Son yıllarda meslek edinme ve kariyer gelişimi açısından duygusal zekanın önemi pek çok işveren ve uzman tarafından sıklıkla vurgulanıyor. Dünya Ekonomik Forumu’nun sunduğu İşlerin Geleceği Raporu’na göre; yüksek duygusal zeka 2020 yılına kadar işe alımda en önemli 10 kriter arasında sağlam bir yer edinmiş olacak. 2011 yılında yapılan bir araştırmada, görüşülen toplam 2600 işe alım müdürü ve insan kaynakları sorumlusunun %71’inin işe alım söz konusu olduğunda EQ’yu (duygusal zeka) IQ’dan (mantıksal zeka) daha ön planda tuttuğu, %75’inin terfi için birden çok aday olduğunda bunlardan duygusal zekası yüksek olanı terfi ettirmeyi tercih ettiği ve %59’unun işe başvuran bir adayın mantıksal zekası oldukça yüksek olsa bile eğer duygusal zekası çok düşükse onu işe almama ihtimallerini yüksek olduğu saptanmıştır. Peki, duygusal zekanın kariyer için önemi nedir ve yüksek duygusal zeka sahibi kişiler özellikle yüksek seviyeli işlerde neden tercih edilirler?
1. Strese ve baskılara karşı daha dayanıklıdırlar.
İş yerindeki baskılarla başa çıkmak ve stres altında çalışabilmek; duyguları kontrol edebilme ve yönlendirme konusunda yetenekli olmayı gerektirir. Duygusal zekası yüksek olan kişiler kendi dayanma seviyelerini ve patlama noktalarını daha iyi analiz edip stresle daha kolay başa çıkabilirler. Bu kişilerin iş ortamındaki değişimlerin ve teslim sürelerinin (deadline) yarattığı gerginlikle sorunsuzca baş etmeleri de daha olasıdır.
2. Başkalarını anlamada ve iş birliği yapmada başarılıdırlar.
Duygusal zekanın işyerindeki önemi en çok takım çalışması gerektiren durumlarda ortaya çıkar. Kendi duygularını iyi anlayan ve onları kontrol edebilen kişiler başkalarıyla empati kurma, sağlıklı bir iletişim içinde olma, fikirlerini uygun bir dille anlatma, eleştiriye açık olma, takım çalışmasını idare edebilme gibi sosyal beceriler konusunda da daha başarılıdırlar.

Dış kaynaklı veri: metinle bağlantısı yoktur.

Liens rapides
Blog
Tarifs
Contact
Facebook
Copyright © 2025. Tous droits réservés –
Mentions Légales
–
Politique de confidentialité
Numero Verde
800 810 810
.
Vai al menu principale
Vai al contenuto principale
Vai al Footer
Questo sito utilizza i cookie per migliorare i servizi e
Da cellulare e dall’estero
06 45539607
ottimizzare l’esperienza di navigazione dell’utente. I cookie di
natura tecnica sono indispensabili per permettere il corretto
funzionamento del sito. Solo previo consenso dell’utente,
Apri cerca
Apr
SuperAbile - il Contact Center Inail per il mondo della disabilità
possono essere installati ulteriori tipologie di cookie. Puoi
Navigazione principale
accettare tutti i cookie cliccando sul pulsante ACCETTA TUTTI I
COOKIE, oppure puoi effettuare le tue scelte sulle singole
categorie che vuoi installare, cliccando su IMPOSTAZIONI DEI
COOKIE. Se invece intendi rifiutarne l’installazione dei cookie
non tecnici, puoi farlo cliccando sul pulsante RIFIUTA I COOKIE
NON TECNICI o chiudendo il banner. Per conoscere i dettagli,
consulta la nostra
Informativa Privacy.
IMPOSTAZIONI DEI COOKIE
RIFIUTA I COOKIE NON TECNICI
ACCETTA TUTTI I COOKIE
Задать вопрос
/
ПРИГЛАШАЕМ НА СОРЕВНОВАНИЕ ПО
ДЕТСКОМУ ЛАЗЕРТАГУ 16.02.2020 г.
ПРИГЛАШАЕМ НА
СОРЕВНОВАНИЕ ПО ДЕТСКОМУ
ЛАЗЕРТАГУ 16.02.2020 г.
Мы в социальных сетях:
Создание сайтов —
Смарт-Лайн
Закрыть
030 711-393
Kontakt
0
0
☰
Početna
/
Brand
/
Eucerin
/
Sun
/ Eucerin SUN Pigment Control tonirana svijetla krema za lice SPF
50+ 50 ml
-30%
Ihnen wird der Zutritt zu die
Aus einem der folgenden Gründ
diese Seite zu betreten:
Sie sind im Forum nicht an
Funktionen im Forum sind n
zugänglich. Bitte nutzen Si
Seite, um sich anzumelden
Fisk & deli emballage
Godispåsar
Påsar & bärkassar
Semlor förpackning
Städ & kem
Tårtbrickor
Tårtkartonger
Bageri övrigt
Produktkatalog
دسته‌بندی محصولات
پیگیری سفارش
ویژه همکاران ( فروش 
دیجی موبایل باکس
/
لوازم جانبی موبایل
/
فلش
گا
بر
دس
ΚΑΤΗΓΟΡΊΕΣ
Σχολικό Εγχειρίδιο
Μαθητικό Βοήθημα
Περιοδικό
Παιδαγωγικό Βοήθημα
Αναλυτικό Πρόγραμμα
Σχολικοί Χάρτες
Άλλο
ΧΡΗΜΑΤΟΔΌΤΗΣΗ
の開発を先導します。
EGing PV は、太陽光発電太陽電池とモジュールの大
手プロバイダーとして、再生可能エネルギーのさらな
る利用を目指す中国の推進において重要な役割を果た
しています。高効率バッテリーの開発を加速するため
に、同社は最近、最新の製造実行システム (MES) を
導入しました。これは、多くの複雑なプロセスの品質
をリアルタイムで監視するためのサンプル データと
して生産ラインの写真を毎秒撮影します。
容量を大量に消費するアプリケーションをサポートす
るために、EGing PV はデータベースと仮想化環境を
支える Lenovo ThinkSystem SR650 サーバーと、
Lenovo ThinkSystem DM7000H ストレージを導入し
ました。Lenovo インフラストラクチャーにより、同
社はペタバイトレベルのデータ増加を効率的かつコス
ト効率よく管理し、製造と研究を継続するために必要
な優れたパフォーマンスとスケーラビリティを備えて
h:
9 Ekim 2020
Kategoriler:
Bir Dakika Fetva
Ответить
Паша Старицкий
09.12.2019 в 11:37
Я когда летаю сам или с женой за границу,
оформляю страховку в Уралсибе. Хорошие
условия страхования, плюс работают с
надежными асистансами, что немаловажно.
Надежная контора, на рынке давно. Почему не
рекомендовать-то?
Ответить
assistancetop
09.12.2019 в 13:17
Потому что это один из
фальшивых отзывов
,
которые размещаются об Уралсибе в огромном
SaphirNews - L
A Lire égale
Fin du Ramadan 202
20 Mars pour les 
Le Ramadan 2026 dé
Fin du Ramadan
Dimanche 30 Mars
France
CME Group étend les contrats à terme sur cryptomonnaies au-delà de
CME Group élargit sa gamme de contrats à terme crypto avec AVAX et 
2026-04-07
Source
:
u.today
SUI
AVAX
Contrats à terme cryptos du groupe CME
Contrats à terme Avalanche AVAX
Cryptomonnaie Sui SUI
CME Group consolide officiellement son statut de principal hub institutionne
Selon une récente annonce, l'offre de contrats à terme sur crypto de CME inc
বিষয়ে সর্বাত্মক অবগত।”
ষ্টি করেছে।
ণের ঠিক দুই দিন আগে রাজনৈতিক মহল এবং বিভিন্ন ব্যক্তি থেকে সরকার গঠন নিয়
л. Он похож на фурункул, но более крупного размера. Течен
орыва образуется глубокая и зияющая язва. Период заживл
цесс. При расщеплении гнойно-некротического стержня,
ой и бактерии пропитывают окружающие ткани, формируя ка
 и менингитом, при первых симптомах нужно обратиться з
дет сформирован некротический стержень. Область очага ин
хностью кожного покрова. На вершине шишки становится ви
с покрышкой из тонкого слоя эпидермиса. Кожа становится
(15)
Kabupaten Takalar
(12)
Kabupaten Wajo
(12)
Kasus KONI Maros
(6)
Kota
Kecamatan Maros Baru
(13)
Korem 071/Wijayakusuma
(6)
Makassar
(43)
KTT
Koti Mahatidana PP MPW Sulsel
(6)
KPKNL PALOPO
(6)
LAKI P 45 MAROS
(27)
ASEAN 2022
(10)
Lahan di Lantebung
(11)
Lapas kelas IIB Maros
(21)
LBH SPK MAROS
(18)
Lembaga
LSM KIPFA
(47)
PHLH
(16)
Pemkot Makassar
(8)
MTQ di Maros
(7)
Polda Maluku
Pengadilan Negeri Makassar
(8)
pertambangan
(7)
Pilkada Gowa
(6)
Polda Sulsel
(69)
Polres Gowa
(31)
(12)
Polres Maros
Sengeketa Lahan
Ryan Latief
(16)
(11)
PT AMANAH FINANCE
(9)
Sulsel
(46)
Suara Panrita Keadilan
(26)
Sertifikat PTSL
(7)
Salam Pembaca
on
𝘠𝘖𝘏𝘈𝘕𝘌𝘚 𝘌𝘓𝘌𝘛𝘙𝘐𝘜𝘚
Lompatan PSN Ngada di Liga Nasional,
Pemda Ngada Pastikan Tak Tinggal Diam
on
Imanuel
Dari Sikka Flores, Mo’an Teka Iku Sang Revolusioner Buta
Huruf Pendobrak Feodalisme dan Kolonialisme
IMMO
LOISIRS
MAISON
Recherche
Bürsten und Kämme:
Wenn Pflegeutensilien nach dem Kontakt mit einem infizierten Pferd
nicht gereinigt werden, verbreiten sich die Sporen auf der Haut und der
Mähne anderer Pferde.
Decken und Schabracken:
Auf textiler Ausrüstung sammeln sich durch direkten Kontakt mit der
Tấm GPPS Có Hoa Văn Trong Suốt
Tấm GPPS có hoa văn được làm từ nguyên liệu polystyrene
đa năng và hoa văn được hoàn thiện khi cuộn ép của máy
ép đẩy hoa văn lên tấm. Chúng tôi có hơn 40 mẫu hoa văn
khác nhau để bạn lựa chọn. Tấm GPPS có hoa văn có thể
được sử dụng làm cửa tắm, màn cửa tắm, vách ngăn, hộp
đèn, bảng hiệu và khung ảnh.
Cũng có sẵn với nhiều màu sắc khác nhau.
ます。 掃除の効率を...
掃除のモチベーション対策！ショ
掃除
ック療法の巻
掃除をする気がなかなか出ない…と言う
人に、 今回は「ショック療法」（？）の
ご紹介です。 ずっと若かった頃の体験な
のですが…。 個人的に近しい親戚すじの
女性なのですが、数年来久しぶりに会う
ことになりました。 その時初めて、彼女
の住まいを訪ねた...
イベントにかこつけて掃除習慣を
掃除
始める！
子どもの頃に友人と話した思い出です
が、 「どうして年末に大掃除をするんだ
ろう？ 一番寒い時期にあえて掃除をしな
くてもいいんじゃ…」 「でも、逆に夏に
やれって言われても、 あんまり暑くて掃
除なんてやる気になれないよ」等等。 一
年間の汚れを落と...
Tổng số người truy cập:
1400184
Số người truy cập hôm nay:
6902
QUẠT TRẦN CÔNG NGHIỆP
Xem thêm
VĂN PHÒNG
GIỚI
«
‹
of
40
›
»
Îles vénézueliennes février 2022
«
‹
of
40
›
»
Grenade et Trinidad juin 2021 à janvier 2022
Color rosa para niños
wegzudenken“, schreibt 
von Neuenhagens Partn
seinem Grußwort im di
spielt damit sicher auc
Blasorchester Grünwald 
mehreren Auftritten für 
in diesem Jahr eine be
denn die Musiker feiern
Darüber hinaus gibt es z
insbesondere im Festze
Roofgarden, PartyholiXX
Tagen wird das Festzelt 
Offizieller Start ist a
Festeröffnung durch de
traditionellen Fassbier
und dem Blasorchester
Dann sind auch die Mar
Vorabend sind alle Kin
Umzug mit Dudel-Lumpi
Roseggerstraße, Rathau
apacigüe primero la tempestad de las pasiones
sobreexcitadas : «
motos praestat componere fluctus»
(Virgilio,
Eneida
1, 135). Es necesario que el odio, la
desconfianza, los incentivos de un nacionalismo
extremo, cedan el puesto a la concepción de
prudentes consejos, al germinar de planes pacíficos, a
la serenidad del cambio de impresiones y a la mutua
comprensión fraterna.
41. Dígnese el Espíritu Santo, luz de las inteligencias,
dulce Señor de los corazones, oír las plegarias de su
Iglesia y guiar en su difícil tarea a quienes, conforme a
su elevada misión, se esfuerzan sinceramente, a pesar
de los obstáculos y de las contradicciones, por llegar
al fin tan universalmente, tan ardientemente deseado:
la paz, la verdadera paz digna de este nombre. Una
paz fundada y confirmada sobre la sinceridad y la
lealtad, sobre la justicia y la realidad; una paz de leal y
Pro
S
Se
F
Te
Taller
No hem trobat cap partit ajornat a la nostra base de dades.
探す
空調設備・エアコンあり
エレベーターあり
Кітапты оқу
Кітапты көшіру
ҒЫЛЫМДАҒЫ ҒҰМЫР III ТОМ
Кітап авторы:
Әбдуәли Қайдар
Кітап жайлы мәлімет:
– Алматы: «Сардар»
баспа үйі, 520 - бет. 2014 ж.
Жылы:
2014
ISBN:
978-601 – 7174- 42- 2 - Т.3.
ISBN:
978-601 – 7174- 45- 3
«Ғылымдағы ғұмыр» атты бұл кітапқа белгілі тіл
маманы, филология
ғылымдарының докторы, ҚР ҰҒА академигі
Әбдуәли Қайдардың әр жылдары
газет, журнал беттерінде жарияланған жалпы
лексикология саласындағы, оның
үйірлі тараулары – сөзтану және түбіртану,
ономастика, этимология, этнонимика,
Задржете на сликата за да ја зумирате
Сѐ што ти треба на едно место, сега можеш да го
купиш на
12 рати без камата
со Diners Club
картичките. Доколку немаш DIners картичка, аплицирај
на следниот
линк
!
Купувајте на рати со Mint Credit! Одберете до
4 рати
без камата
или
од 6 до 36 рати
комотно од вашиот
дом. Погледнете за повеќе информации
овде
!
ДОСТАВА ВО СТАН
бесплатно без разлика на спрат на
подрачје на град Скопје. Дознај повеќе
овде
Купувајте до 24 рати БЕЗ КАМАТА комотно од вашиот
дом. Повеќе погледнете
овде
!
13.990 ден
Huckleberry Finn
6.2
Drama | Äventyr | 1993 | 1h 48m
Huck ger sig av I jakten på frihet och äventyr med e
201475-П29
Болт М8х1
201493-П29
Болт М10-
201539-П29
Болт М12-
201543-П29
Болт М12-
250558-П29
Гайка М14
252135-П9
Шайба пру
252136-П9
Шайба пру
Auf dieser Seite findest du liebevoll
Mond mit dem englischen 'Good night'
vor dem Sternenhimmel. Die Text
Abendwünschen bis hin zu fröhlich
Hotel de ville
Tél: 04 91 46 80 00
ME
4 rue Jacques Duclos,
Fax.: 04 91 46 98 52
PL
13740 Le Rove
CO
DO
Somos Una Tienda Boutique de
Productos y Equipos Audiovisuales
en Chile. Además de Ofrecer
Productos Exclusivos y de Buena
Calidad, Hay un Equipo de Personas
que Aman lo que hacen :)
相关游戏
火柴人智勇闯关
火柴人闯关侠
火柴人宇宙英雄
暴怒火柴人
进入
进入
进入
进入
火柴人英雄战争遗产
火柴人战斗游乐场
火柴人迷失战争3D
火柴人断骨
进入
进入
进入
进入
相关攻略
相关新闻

3. Diğer çalışma arkadaşlarına örnek olurlar.
Duygusal zekası yüksek seviyede olan kişiler işler ters gitmeye başladığında kolay kolay paniğe kapılmaz ve bu nedenle düşünmeden yanlış adımlar atmaya daha az meyilli olurlar. Duygusal zekanın kariyer için önemi büyük ölçüde bu kişilerin çevrelerinde bulunan iş arkadaşlarını da panik halinden uzak tutabilecekleri varsayımından kaynaklanır.
4. Karar verme aşamasında titiz ve dikkatlidirler.
Olay ve durumları başkalarının açısından görebilme ve açık olarak değerlendirebilme yeteneği duygusal zekanın kariyer gelişimine etkisi konusunda birincil bir faktördür. Duygusal zekası yüksek veya gelişmeye açık olan kişiler çalışma ortamında verdikleri kararların en alt seviyedeki çalışanlardan genel müdüre varana kadar herkesi ne biçimde etkileyeceğini hesaba katarak hareket ederler ve bu durum en kötü senaryoda bile sorunlardan en az zararla sıyrılmalarına olanak tanır.